Fundamentando-se na sua experiência de ensino no curso de graduação em Ciências Sociais da UFPR e preocupada com a expansão do gênero e do feminismo nos currículos das universidades brasileiras, Miriam Adelmann constata que "continua sendo difícil o pleno ingresso da nossa perspectiva ao mainstream das ciências sociais" e discute brevemente algumas das razões de tal dificuldade. A autora retoma o eixo de discussão do encontro sobre o papel das publicações na constituição de diferentes campos científicos no Brasil, detendo-se na reflexão sobre o lugar dos estudos de gênero nos cursos de graduação, reflexão presente também no encontro em outros trabalhos expostos. Miriam mostra como os Cadernos de Estudos de Gênero, que ela classifica como "uma publicação feminista local", têm desempenhado um papel importante de estímulo à produção de alunos e alunas de graduação no contexto das discussões atuais pela atualização e transformação dos currículos das ciências sociais.

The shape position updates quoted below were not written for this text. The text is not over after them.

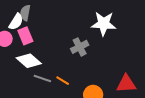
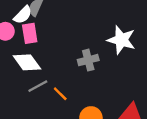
gray line: (42, 78) -> (38, 86), turned -60

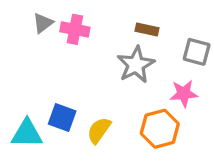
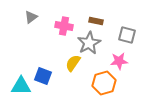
pink cross: (75, 29) -> (64, 26), moved
yellow semicircle: (99, 130) -> (73, 63), moved

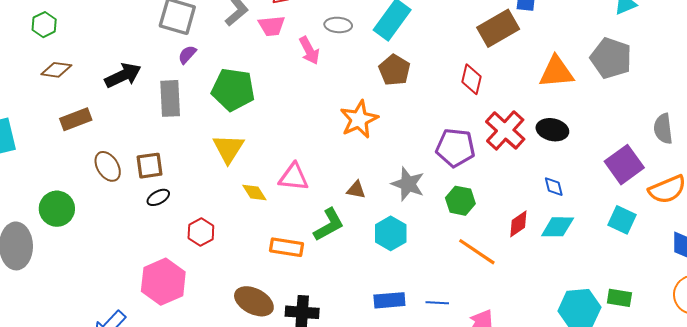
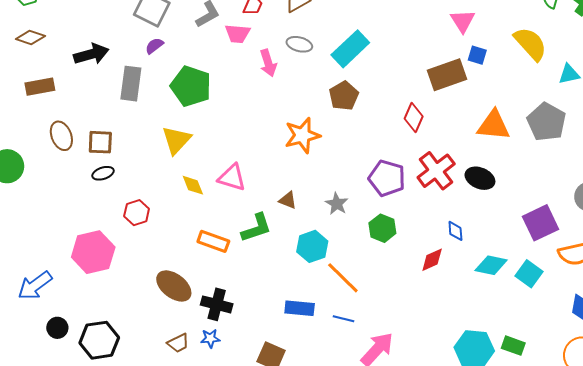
gray star: (408, 184) -> (337, 204), size x0.7
blue diamond: (554, 187) -> (455, 231), moved
cyan diamond: (558, 227) -> (491, 265), moved
orange line: (477, 252) -> (343, 278), moved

O artigo de João Bôsco Hora Góis foi elaborado a partir de uma das constatações do encontro: a dificuldade de diálogo entre os movimentos feminista e homossexual. Seu texto faz uma revisão teórica abrangente dos estudos sobre homoerotismo feitos hoje no Brasil, mostrando as principais questões abordadas e os espaços acadêmicos nos quais eles são desenvolvidos, e aponta para a dificuldade de incorporação do conceito de gênero em parte desses trabalhos. Analisando criticamente as principais revistas feministas acadêmicas brasileiras, o autor constata que há poucos artigos e/ou resenhas sobre a temática da homossexualidade em geral e do lesbianismo em particular. Concluindo seu artigo, ele observa que essa dupla invisiblidade - gênero no campo dos estudos gays/lésbicos e da homossexualidade no campo dos estudos de gênero - vem junto também de uma grande dificuldade de incorporação da questão racial nesses dois campos.

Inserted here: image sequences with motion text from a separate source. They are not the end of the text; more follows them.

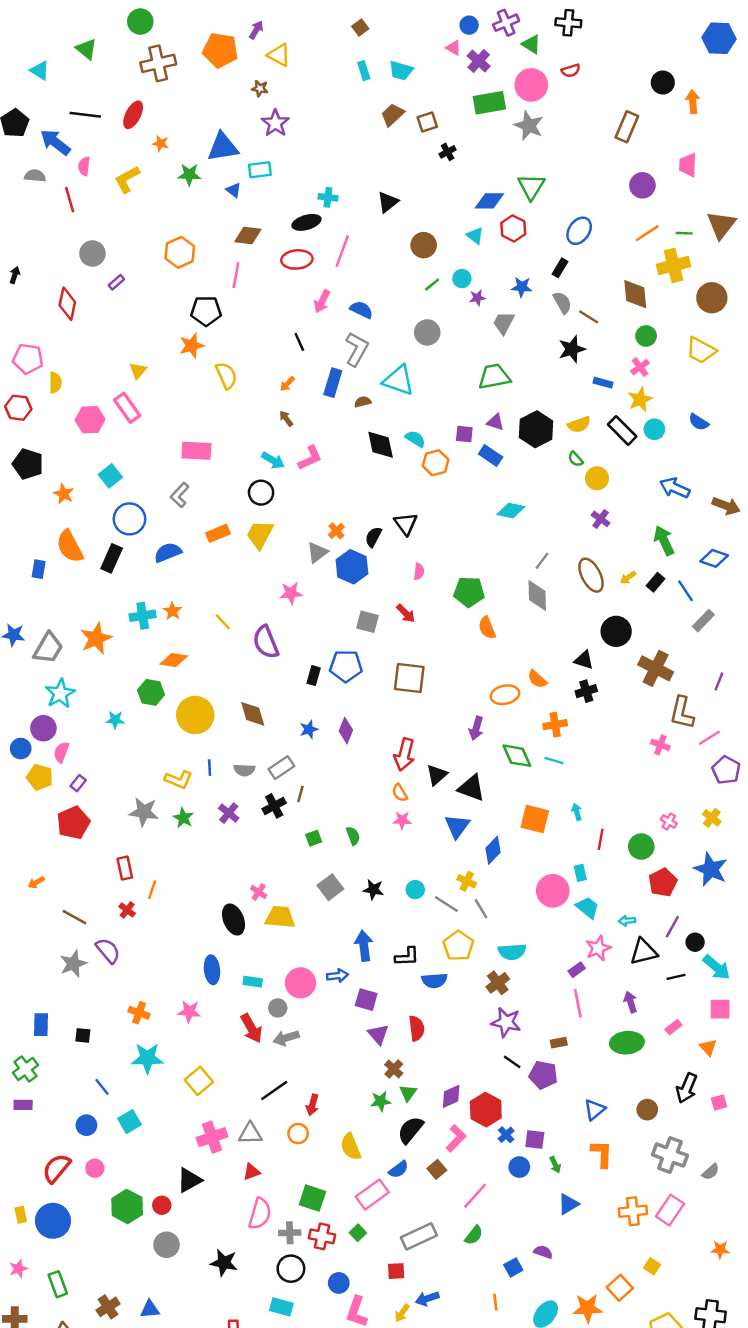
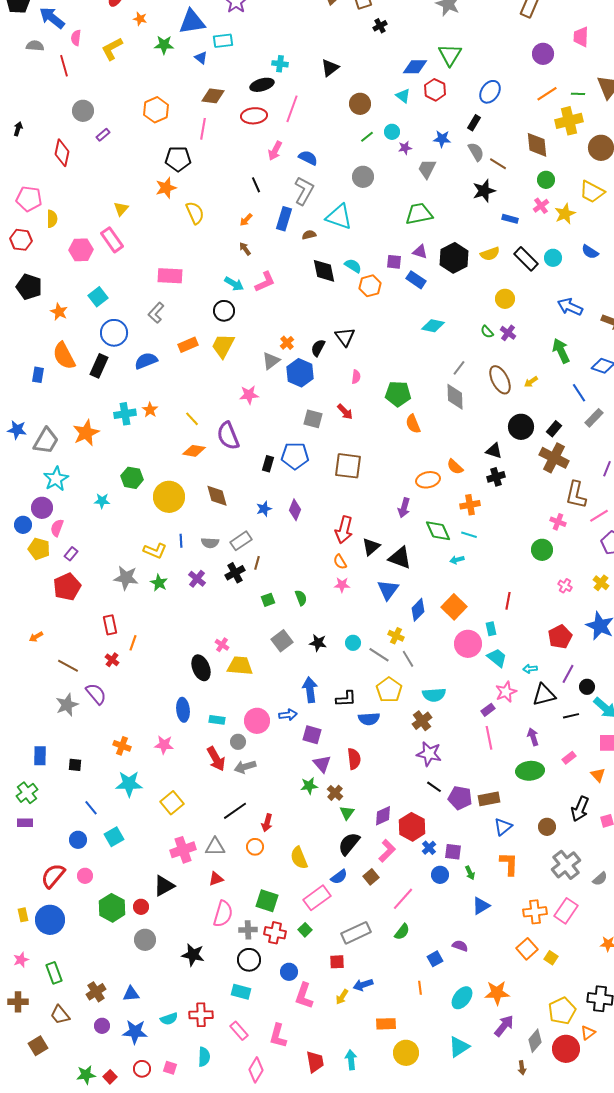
yellow star: (640, 399) -> (565, 214), moved
green semicircle: (575, 459) -> (487, 332), moved
black rectangle: (656, 582) -> (554, 429), moved
orange diamond: (174, 660) -> (194, 451), moved
cyan arrow: (577, 812) -> (457, 560), moved, turned -88
orange square: (535, 819) -> (454, 607), moved, turned 30
green circle: (641, 847) -> (542, 550), moved
brown rectangle: (559, 1043) -> (489, 799), moved, size x1.5
green star: (381, 1101) -> (309, 786), moved
gray cross: (670, 1155) -> (566, 865), turned 32
orange square: (620, 1288) -> (527, 949), moved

Jacira Melo aborda em seu texto outra das discussões realizadas no encontro, a da importância da avaliação das ações feministas, e particularmente das publicações. Considerando que toda publicação é "uma ação política direta, e não apenas [...] mais um instrumento de divulgação do trabalho desenvolvido pelas organizações", ela argumenta em seu texto que as publicações feministas têm um papel fundamental hoje no Brasil de "aprimoramento e renovação dos discursos políticos sobre a condição da mulher" e que é necessária uma maior profissionalização da atividade editorial feminista para que se atinja melhor esse objetivo. Conclui seu texto refletindo sobre novas formas de produção editorial em momentos de crise, propondo que se trata atualmente de produzir a partir de "um maior acúmulo de experiências e um menor volume de recursos", o que configura uma situação que "exige novas estratégias".

O texto de Luiza Bairros, escrito em uma das madrugadas do próprio encontro, reflete vigorosamente os principais eixos do debate. Ele foi mantido aqui em sua forma original como um documento da história do feminismo, tanto para futuras pesquisadoras interessadas no tema quanto para que as leitoras deste Dossiê pudessem sentir o tom dos debates do encontro. Iniciando pela classificação dos três principais objetivos das publicações feministas presentes, ela aponta os problemas levantados e formas possíveis de saná-los. Algumas das propostas levantadas por Luiza já começaram a se desenvolver ao longo deste ano, e outras se configuram na pauta de ações futuras mais amplas de ONGs e Núcleos de Pesquisa sobre Mulher e Gênero para a próxima década.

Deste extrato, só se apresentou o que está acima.